╔══

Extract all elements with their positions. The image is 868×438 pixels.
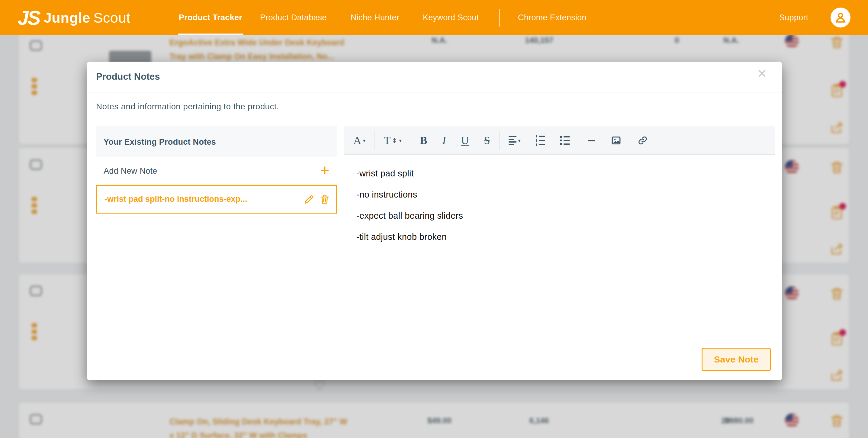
note-title: -wrist pad split-no instructions-exp... xyxy=(104,194,247,204)
chevron-down-icon: ▾ xyxy=(399,138,401,144)
align-icon xyxy=(508,136,517,145)
size-arrows-icon: ↕ xyxy=(392,137,397,145)
align-button[interactable]: ▾ xyxy=(508,136,521,145)
logo-monogram: JS xyxy=(18,6,39,29)
font-color-button[interactable]: A▾ xyxy=(353,134,366,147)
modal-divider xyxy=(87,92,782,92)
ordered-list-button[interactable] xyxy=(536,135,545,146)
edit-pencil-icon[interactable] xyxy=(303,194,315,205)
note-line: -no instructions xyxy=(356,189,775,200)
note-editor-content[interactable]: -wrist pad split -no instructions -expec… xyxy=(344,155,775,243)
chevron-down-icon: ▾ xyxy=(363,138,366,144)
chevron-down-icon: ▾ xyxy=(518,138,521,144)
nav-chrome-extension[interactable]: Chrome Extension xyxy=(518,0,587,35)
nav-product-database[interactable]: Product Database xyxy=(260,0,327,35)
nav-support[interactable]: Support xyxy=(779,0,808,35)
save-note-button[interactable]: Save Note xyxy=(702,348,771,371)
close-icon[interactable]: × xyxy=(757,65,767,81)
add-new-note-label: Add New Note xyxy=(103,166,157,176)
nav-divider xyxy=(499,9,499,27)
nav-niche-hunter[interactable]: Niche Hunter xyxy=(351,0,399,35)
bullet-list-button[interactable] xyxy=(560,136,569,145)
bold-button[interactable]: B xyxy=(420,134,427,147)
existing-notes-panel: Your Existing Product Notes Add New Note… xyxy=(96,127,337,337)
notes-panel-header: Your Existing Product Notes xyxy=(96,127,337,157)
nav-product-tracker[interactable]: Product Tracker xyxy=(179,0,242,35)
underline-button[interactable]: U xyxy=(461,134,469,147)
link-icon xyxy=(637,135,648,146)
modal-subtitle: Notes and information pertaining to the … xyxy=(96,102,279,112)
note-line: -wrist pad split xyxy=(356,168,775,179)
insert-image-button[interactable] xyxy=(610,135,622,146)
person-icon xyxy=(834,11,847,24)
note-editor-panel: A▾ T↕▾ B I U S ▾ xyxy=(344,127,775,337)
account-avatar[interactable] xyxy=(831,7,850,28)
delete-trash-icon[interactable] xyxy=(319,194,331,205)
jungle-scout-logo[interactable]: JS Jungle Scout xyxy=(18,0,130,35)
horizontal-rule-button[interactable] xyxy=(588,140,595,142)
italic-button[interactable]: I xyxy=(442,134,446,147)
insert-link-button[interactable] xyxy=(637,135,648,146)
note-line: -expect ball bearing sliders xyxy=(356,210,775,221)
nav-keyword-scout[interactable]: Keyword Scout xyxy=(423,0,479,35)
logo-word-jungle: Jungle xyxy=(44,9,90,26)
plus-icon[interactable]: + xyxy=(320,157,330,184)
strikethrough-button[interactable]: S xyxy=(484,134,490,147)
editor-toolbar: A▾ T↕▾ B I U S ▾ xyxy=(344,127,775,155)
top-nav: JS Jungle Scout Product Tracker Product … xyxy=(0,0,868,35)
image-icon xyxy=(610,135,622,146)
screen: ErgoActive Extra Wide Under Desk Keyboar… xyxy=(0,0,868,438)
font-size-button[interactable]: T↕▾ xyxy=(384,134,401,147)
horizontal-rule-icon xyxy=(588,140,595,142)
note-list-item-selected[interactable]: -wrist pad split-no instructions-exp... xyxy=(96,185,337,214)
logo-word-scout: Scout xyxy=(93,9,130,26)
product-notes-modal: Product Notes × Notes and information pe… xyxy=(87,62,782,380)
add-new-note-row[interactable]: Add New Note + xyxy=(96,157,337,185)
note-line: -tilt adjust knob broken xyxy=(356,231,775,243)
modal-title: Product Notes xyxy=(96,71,160,82)
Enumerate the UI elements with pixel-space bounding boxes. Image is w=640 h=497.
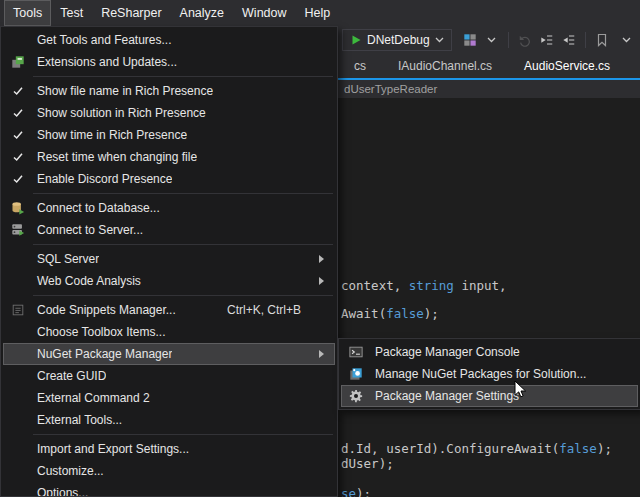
- submenu-arrow-icon: [318, 350, 325, 359]
- play-icon: [350, 34, 362, 46]
- breadcrumb-scope-label: dUserTypeReader: [344, 83, 437, 95]
- chevron-down-icon[interactable]: [482, 29, 502, 51]
- menu-item-label: Import and Export Settings...: [33, 442, 189, 456]
- debug-target-label: DNetDebug: [367, 33, 430, 47]
- toolbar-icons: [460, 29, 640, 51]
- toolbar-separator: [508, 32, 509, 48]
- menu-item-connect-to-database[interactable]: Connect to Database...: [3, 197, 335, 219]
- check-icon: [3, 107, 33, 119]
- server-icon: [3, 223, 33, 237]
- tools-menu: Get Tools and Features...Extensions and …: [0, 26, 338, 497]
- toggle-bookmark-icon[interactable]: [592, 29, 612, 51]
- menu-item-show-solution-in-rich-presence[interactable]: Show solution in Rich Presence: [3, 102, 335, 124]
- menu-separator: [33, 193, 333, 194]
- menu-item-import-and-export-settings[interactable]: Import and Export Settings...: [3, 438, 335, 460]
- undo-icon[interactable]: [515, 29, 535, 51]
- vs-window: { "colors": { "accent_blue": "#1c97ea", …: [0, 0, 640, 497]
- menu-item-shortcut: Ctrl+K, Ctrl+B: [227, 303, 335, 317]
- increase-indent-icon[interactable]: [559, 29, 579, 51]
- menu-item-label: Code Snippets Manager...: [33, 303, 176, 317]
- menu-item-choose-toolbox-items[interactable]: Choose Toolbox Items...: [3, 321, 335, 343]
- submenu-arrow-icon: [318, 255, 325, 264]
- menubar-item-window[interactable]: Window: [233, 0, 295, 26]
- menu-item-web-code-analysis[interactable]: Web Code Analysis: [3, 270, 335, 292]
- snippets-icon: [3, 303, 33, 317]
- menubar-item-tools[interactable]: Tools: [4, 0, 51, 26]
- database-icon: [3, 201, 33, 215]
- tab-audioservice-cs[interactable]: AudioService.cs: [508, 54, 626, 78]
- menu-item-label: Web Code Analysis: [33, 274, 141, 288]
- check-icon: [3, 129, 33, 141]
- menu-item-enable-discord-presence[interactable]: Enable Discord Presence: [3, 168, 335, 190]
- submenu-arrow-icon: [318, 277, 325, 286]
- menu-item-label: Reset time when changing file: [33, 150, 197, 164]
- menu-item-manage-nuget-packages-for-solution[interactable]: Manage NuGet Packages for Solution...: [341, 363, 638, 385]
- chevron-down-icon: [435, 37, 444, 43]
- toolbar-separator: [585, 32, 586, 48]
- menu-item-label: External Tools...: [33, 413, 122, 427]
- menubar-item-help[interactable]: Help: [296, 0, 340, 26]
- menu-item-label: Show file name in Rich Presence: [33, 84, 213, 98]
- menu-item-code-snippets-manager[interactable]: Code Snippets Manager...Ctrl+K, Ctrl+B: [3, 299, 335, 321]
- menu-item-connect-to-server[interactable]: Connect to Server...: [3, 219, 335, 241]
- menu-item-label: Customize...: [33, 464, 104, 478]
- menu-item-label: Connect to Server...: [33, 223, 143, 237]
- menu-item-label: Options...: [33, 486, 88, 497]
- menu-item-label: External Command 2: [33, 391, 150, 405]
- menu-item-label: SQL Server: [33, 252, 99, 266]
- menu-item-nuget-package-manager[interactable]: NuGet Package Manager: [3, 343, 335, 365]
- menu-separator: [33, 76, 333, 77]
- menu-item-extensions-and-updates[interactable]: Extensions and Updates...: [3, 51, 335, 73]
- start-debug-button[interactable]: DNetDebug: [342, 29, 452, 51]
- toolbar-overflow-icon[interactable]: [616, 29, 636, 51]
- decrease-indent-icon[interactable]: [537, 29, 557, 51]
- attach-to-process-icon[interactable]: [460, 29, 480, 51]
- menu-item-label: Package Manager Settings: [371, 389, 519, 403]
- menubar-item-test[interactable]: Test: [51, 0, 92, 26]
- menu-item-sql-server[interactable]: SQL Server: [3, 248, 335, 270]
- check-icon: [3, 85, 33, 97]
- menu-item-external-command-2[interactable]: External Command 2: [3, 387, 335, 409]
- menu-item-package-manager-settings[interactable]: Package Manager Settings: [341, 385, 638, 407]
- menu-item-label: Show solution in Rich Presence: [33, 106, 206, 120]
- menubar-item-resharper[interactable]: ReSharper: [92, 0, 170, 26]
- console-icon: [341, 345, 371, 359]
- menu-item-package-manager-console[interactable]: Package Manager Console: [341, 341, 638, 363]
- packages-icon: [341, 367, 371, 381]
- nuget-submenu: Package Manager ConsoleManage NuGet Pack…: [338, 338, 640, 410]
- check-icon: [3, 173, 33, 185]
- extensions-icon: [3, 55, 33, 69]
- menu-item-create-guid[interactable]: Create GUID: [3, 365, 335, 387]
- menu-item-show-file-name-in-rich-presence[interactable]: Show file name in Rich Presence: [3, 80, 335, 102]
- menu-item-label: Choose Toolbox Items...: [33, 325, 166, 339]
- menu-item-label: Enable Discord Presence: [33, 172, 172, 186]
- menu-separator: [33, 244, 333, 245]
- menu-item-label: NuGet Package Manager: [33, 347, 172, 361]
- tab-cs[interactable]: cs: [338, 54, 382, 78]
- menu-separator: [33, 295, 333, 296]
- menu-item-label: Connect to Database...: [33, 201, 160, 215]
- menubar: ToolsTestReSharperAnalyzeWindowHelp: [0, 0, 640, 26]
- menu-item-show-time-in-rich-presence[interactable]: Show time in Rich Presence: [3, 124, 335, 146]
- menu-item-customize[interactable]: Customize...: [3, 460, 335, 482]
- menu-item-get-tools-and-features[interactable]: Get Tools and Features...: [3, 29, 335, 51]
- menu-separator: [33, 434, 333, 435]
- menu-item-options[interactable]: Options...: [3, 482, 335, 497]
- menu-item-label: Create GUID: [33, 369, 106, 383]
- menu-item-reset-time-when-changing-file[interactable]: Reset time when changing file: [3, 146, 335, 168]
- menu-item-label: Get Tools and Features...: [33, 33, 172, 47]
- menu-item-label: Package Manager Console: [371, 345, 520, 359]
- tab-iaudiochannel-cs[interactable]: IAudioChannel.cs: [382, 54, 508, 78]
- menu-item-label: Extensions and Updates...: [33, 55, 177, 69]
- menu-item-label: Show time in Rich Presence: [33, 128, 187, 142]
- menubar-item-analyze[interactable]: Analyze: [171, 0, 233, 26]
- gear-icon: [341, 389, 371, 403]
- menu-item-external-tools[interactable]: External Tools...: [3, 409, 335, 431]
- check-icon: [3, 151, 33, 163]
- menu-item-label: Manage NuGet Packages for Solution...: [371, 367, 586, 381]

╚══

Task: Wherever a line contains the string "with", copy that line from the data.

Response area:
Extract all elements with their positions. The image is 868×438 pixels.
Enumerate the UI elements with pixel-space bounding boxes. Image is w=640 h=497.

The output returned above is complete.